This letter had filled him with pleasure and satisfaction, for it showed on the one hand that she had very reasonably bowed to the inevitable, and that there was no cause for his anxiety; and on the other, that she still faithfully clung and belonged to him heart and soul. And glad as he might be to feel his blood purged of the unwholesome excitement with which she had inspired it, he could not help being pleased at this proof of her remaining ever his true and willing servant.
His belief in Helene's sacred influence on his destiny had, he imagined, received a new impetus, since her note had saved him in an hour of imminent danger. He wore it gratefully as a talisman on his heart, even if he did not read it so often, and with such delight, as he read Regina's.
Soon after his arrival in the capital, an intense yearning had drawn him to the Cathedral, where he had sought out the old altar-piece, which contained her living image. He experienced a bitter disappointment. The Madonna amidst her lilies and roses appeared absolutely ridiculous. She looked to him now as if she had been baked out of Marzepan, and the flowers, with their stiff stalks and drooping heads, appeared as unnatural and insipid as their doll custodian.
And this was what he had carried about with him for years, as the facsimile of his beloved!
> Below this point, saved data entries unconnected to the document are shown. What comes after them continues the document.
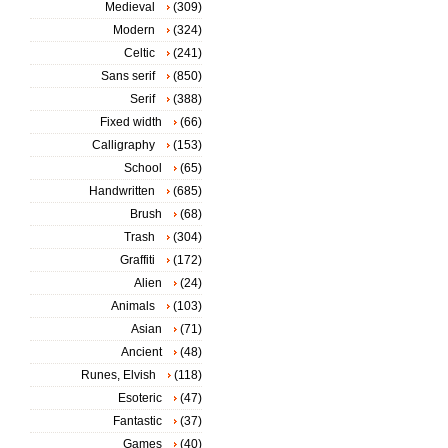
Medieval
(309)
Modern
(324)
Celtic
(241)
Sans serif
(850)
Serif
(388)
Fixed width
(66)
Calligraphy
(153)
School
(65)
Handwritten
(685)
Brush
(68)
Trash
(304)
Graffiti
(172)
Alien
(24)
Animals
(103)
Asian
(71)
Ancient
(48)
Runes, Elvish
(118)
Esoteric
(47)
Fantastic
(37)
Games
(40)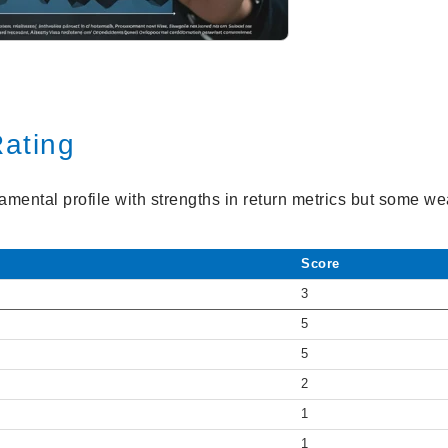
ating
amental profile with strengths in return metrics but some w
Score
3
5
5
2
1
1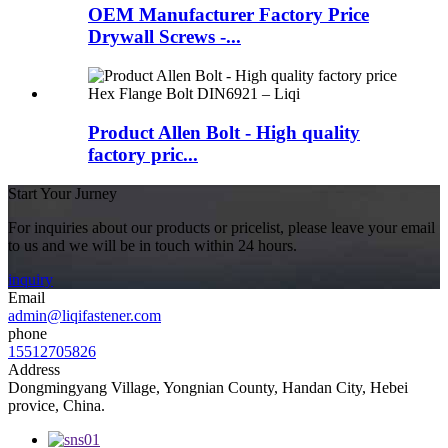
OEM Manufacturer Factory Price
Drywall Screws -...
Product Allen Bolt - High quality
factory pric...
Start Your Jurney
For inquiries about our products or pricelist, please leave your email
to us and we will be in touch within 24 hours.
inquiry
Email
admin@liqifastener.com
phone
15512705826
Address
Dongmingyang Village, Yongnian County, Handan City, Hebei
provice, China.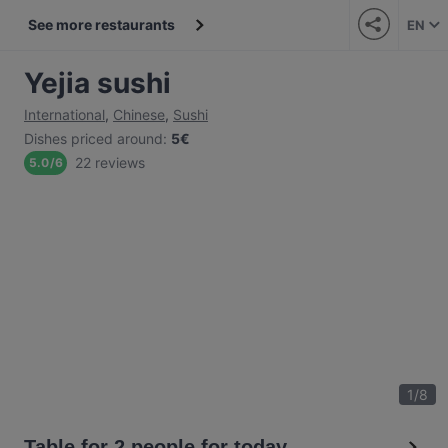
See more restaurants
EN
Yejia sushi
International
,
Chinese
,
Sushi
Dishes priced around
:
5€
22 reviews
5.0
/
6
1
/
8
Table for 2 people for today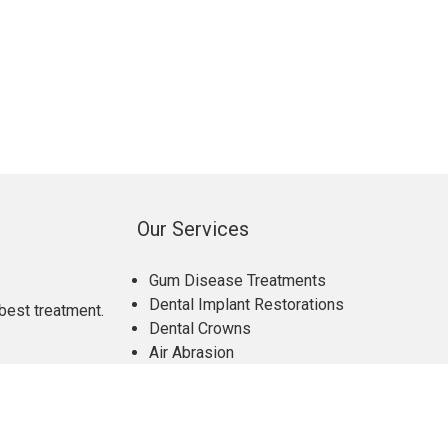
Our Services
Gum Disease Treatments
Dental Implant Restorations
best treatment.
Dental Crowns
Air Abrasion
Certainly it was high time she appeared in her own person before his bodily eyes, otherwise he would be in danger of loving a mere phantom.
And now, in this the hour of home-coming, it was not she at all with whom he looked forward to a joyous meeting; his senses saw only the picture of a girl waiting and watching for him, whose fresh and unbounded loveliness was no myth.
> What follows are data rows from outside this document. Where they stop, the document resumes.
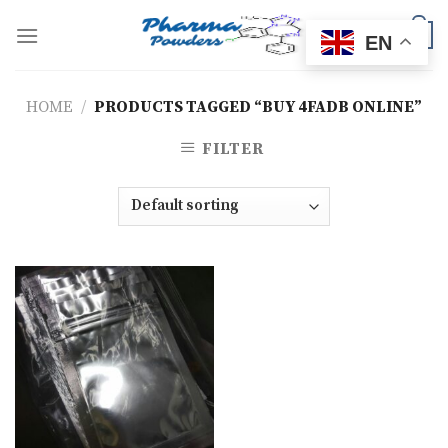
Skip
to
0
EN
content
HOME
/
PRODUCTS TAGGED “BUY 4FADB ONLINE”
FILTER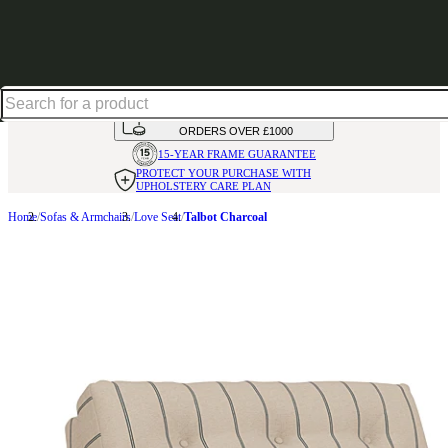
Up to 30% off in our Summer Savings Edit | Ends in
HANDMADE
IN THE UK
AVAILABLE IN
OVER 50 FABRICS
INTEREST FREE FINANCE*
ON
ORDERS OVER £1000
15-YEAR FRAME
GUARANTEE
PROTECT YOUR PURCHASE
WITH
UPHOLSTERY CARE PLAN
Home
Sofas & Armchairs
Love Seat
Talbot Charcoal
It was early morning and the sun was shining. He had made his last halt, the night before, at a hamlet not far from Wartenstein, as he proposed to pass rapidly through the town, to avoid being gaped at, and exciting idle curiosity. Once there he was within three miles and a quarter of home, and hoped to enter his native village at the hour for vespers, for his stalwart followers were used to rapid marching. As he rode up to the moss-grown ramparts, eight sounded from the belfries of Wartenstein, and he counted on being able to quit the town quite early, and so escape awkward questions.
Thus, he was little prepared for the surprises awaiting him within its gates. The sentinel, instead of stopping him and demanding his passport, shouted up to a window in the gateway tower--
"Ring the bells! ring the bells! The first detachment is here!"
Then he saluted with his pike, while a merry peal clashed from the watch-towers of Wartenstein to announce Boleslav's arrival.
"What can be the meaning of it?" he asked himself, shaking his head; and his astonishment increased, when on riding through the streets he found them thronged with crowds of men, women, and children, who waved their caps and handkerchiefs, and welcomed him with resounding cheers.